その五木さんの新刊は、現役灘高生、早大生との対話録。彼らとの年の差は実に七十歳近い。年長者の講義といえば、昔話ばかりの一方的な主張になりがちだ。
しかし本書は全くそれに当たらない。両者が驚くほど対等な目線で話をしているのだ。七十歳年下に全く遠慮していない。親鸞(しんらん)の言葉や大正天皇の漢詩を引用したかと思えば、「シン・ゴジラ」からアヘンの吸い方まで、話題は多岐にわたる。
中でも印象的なのは、一九四五年の敗戦を平壌(ピョンヤン)で迎えた時の話だ。ソ連の先遣部隊は、女をよこせと言ってくる。日本人が相談して何人かの女の人を差し出す。その人が帰ってきた時に、ある日本人が子どもにこう言ったというのだ。「ダメよ、近づいちゃ。悪い病気持ってきてるかもしれないから」
これが有事のリアルなのだと思う。人は「同胞」に対していくらでも冷酷になることができる。そして国家も、最後には国民をあっさり裏切る。そんな経験を繰り返した五木さんがたどり着いたのは、無常であり、楽観だ。
五木さんは、この国で異邦人としての居心地の悪さを感じながら、観光客のようにどこへでも出かけて行った。
居場所のなさというのは、今にも通底する話だ。人生の正解がない現代では、より深刻な問題かもしれない。「忘れられないことを大事にしておく」「人間というのはどこかで信用しなきゃいけない」。スケールの大きな経験から導き出される一言に、ちょっとの不景気や、人間関係のいざこざがどうでもよくなる。

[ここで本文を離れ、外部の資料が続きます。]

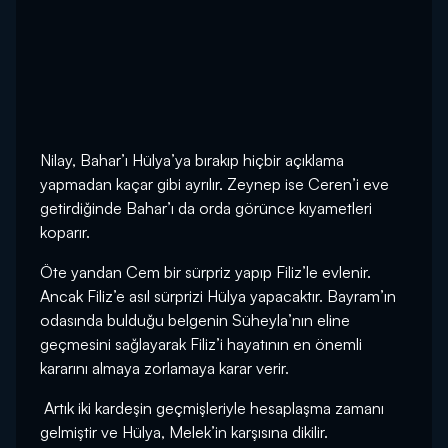
Nilay, Bahar’ı Hülya’ya bırakıp hiçbir açıklama
yapmadan kaçar gibi ayrılır. Zeynep ise Ceren’i eve
getirdiğinde Bahar’ı da orda görünce kıyametleri
koparır.
Öte yandan Cem bir sürpriz yapıp Filiz’le evlenir.
Ancak Filiz’e asıl sürprizi Hülya yapacaktır. Bayram’ın
odasında bulduğu belgenin Süheyla’nın eline
geçmesini sağlayarak Filiz’i hayatının en önemli
kararını almaya zorlamaya karar verir.
Artık iki kardeşin geçmişleriyle hesaplaşma zamanı
gelmiştir ve Hülya, Melek’in karşısına dikilir.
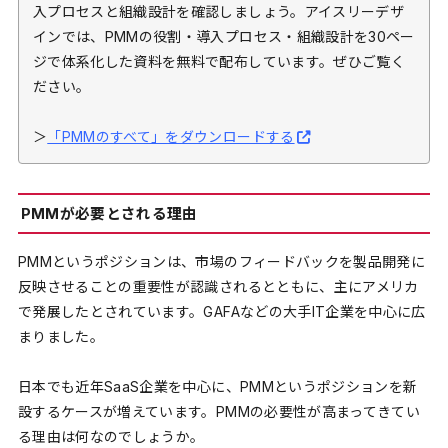
入プロセスと組織設計を確認しましょう。アイスリーデザ
インでは、PMMの役割・導入プロセス・組織設計を30ペー
ジで体系化した資料を無料で配布しています。ぜひご覧く
ださい。
＞
「PMMのすべて」をダウンロードする
PMMが必要とされる理由
PMMというポジションは、市場のフィードバックを製品開発に
反映させることの重要性が認識されるとともに、主にアメリカ
で発展したとされています。GAFAなどの大手IT企業を中心に広
まりました。
日本でも近年SaaS企業を中心に、PMMというポジションを新
設するケースが増えています。PMMの必要性が高まってきてい
る理由は何なのでしょうか。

大した実績もない若者が若者向けに書く自己啓発書(という名の自己アピール本)よりも、間違いなく読む価値があると思う。
(新潮社・1458円)
1932年生まれ。作家。著書『蒼(あお)ざめた馬を見よ』『青春の門』など。
◆もう1冊
五木寛之著『人間の覚悟』(新潮新書)。下り坂の社会を生きる覚悟を説く。